Archive | January 2017

Call for contributions: Animal Liberation and Pedagogy

Deadlines: 28. February 2017 Outline + Bio | 30. April 2017 Contribution

Vegan educators are invited to contribute to this volume of essays on animal liberation and pedagogy. For the purposes of this book, the term ‘educator’ is very loosely defined and does not only refer to professionals in teaching positions. This project invites anybody who sees themselves as a facilitator of knowledge, be they teachers, authors, artists, activists or anybody else who is in a position to offer a platform for knowledge exchange in a private or public setting (including parents and guardians, key workers, public speakers, etc.).

The book hopes to serve as a platform for the exchange of practical tools, including revolutionary communication skills and radical approaches to pedagogy, all of which should incorporate a thematisation of animal liberation, speciesism or animalisation/dehumanisation amongst humans. Through this, it shall serve as a critique of and counterbalance to neoliberal education and its adherence to a mostly binaristic, white, heteronormative, masculinist, Euro- and anthropocentric curriculum.

Preference will be given to essays that critique the predominantly Eurocentric neoliberal, white, masculinist approach to (teaching) animal liberation, and/or to essays that present or imagine alternatives to dominant approaches in animal liberation in an educational context.

Contributions could address, but are not restricted to, the following areas:

– teachers as activists and activists as teachers

– pedagogical approaches to communicating animal suffering

– the ethics of teaching animal liberation (e.g. to children or when using imagery of animal suffering)

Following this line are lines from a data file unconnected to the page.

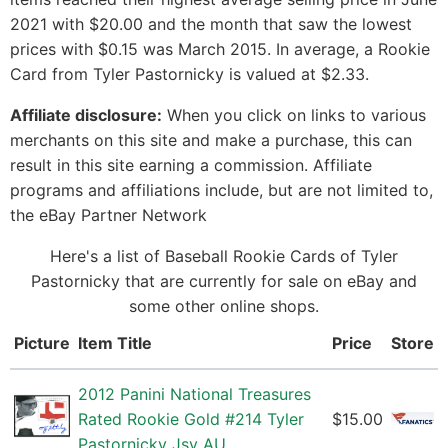
2021 with $20.00 and the month that saw the lowest
prices with $0.15 was March 2015. In average, a Rookie
Card from Tyler Pastornicky is valued at $2.33.
Affiliate disclosure:
When you click on links to various
merchants on this site and make a purchase, this can
result in this site earning a commission. Affiliate
programs and affiliations include, but are not limited to,
the eBay Partner Network
Here's a list of Baseball Rookie Cards of Tyler
Pastornicky that are currently for sale on eBay and
some other online shops.
Picture
Item Title
Price
Store
2012 Panini National Treasures
Rated Rookie Gold #214 Tyler
$15.00
Pastornicky Jsy AU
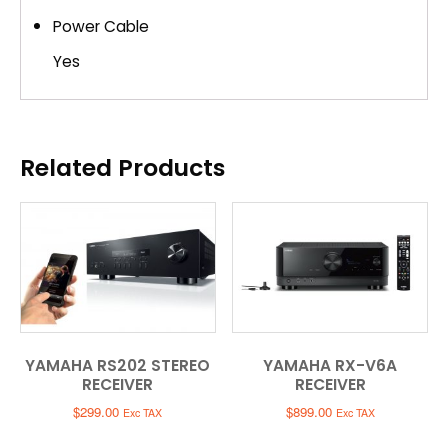
Power Cable
Yes
Related Products
YAMAHA RS202 STEREO
YAMAHA RX-V6A
RECEIVER
RECEIVER
$
299.00
$
899.00
Exc TAX
Exc TAX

– animal oppression as part of a larger system of injustice (e.g. discussions of kyriarchy, or intersectionality if not appropriated by white contributors)

– teaching animal liberation (antispeciesism, veganism) as resistance to imperialism, racism, misogyny, genderism, heteronormativity, ableism, classism etc.

– animal liberation in an indigenous and anticolonialist / decolonialisation context

– teaching animal liberation in an interdisciplinary context (e.g. through a combination of science and art)

– making animal liberation relevant in specific subjects (e.g. Food Technology; Critical Food Studies; Media Studies; International Relations; Gender Studies; Disability Studies etc.)

– introducing veganism into non-animal-centered movements (e.g. doing vegan outreach in some form or another within feminism, queer communities, Antifa, BLM, occupy, environmentalism etc.)

– being a vegan pedagogue in a context that is hostile towards vegans

– teaching animal liberation under government repression (i.e. anti-terror laws, military regime etc.)

– teaching animal liberation from a marginalised position

Please outline your proposed work in 500 words and add a few lines about yourself to the proposal email. Contributions will be chosen in January and the final pieces could have a word count between 2500 and 7000 (please include a roughly estimated word count in your outline).

The English used in the essays should be as accessible as possible. Personal accounts, letters, diary entries, are welcome as are critical and academic analyses, however when theory and/or jargon is used it should be explained in the text itself or a glossary. If footnotes are used, please include them on the page they refer to.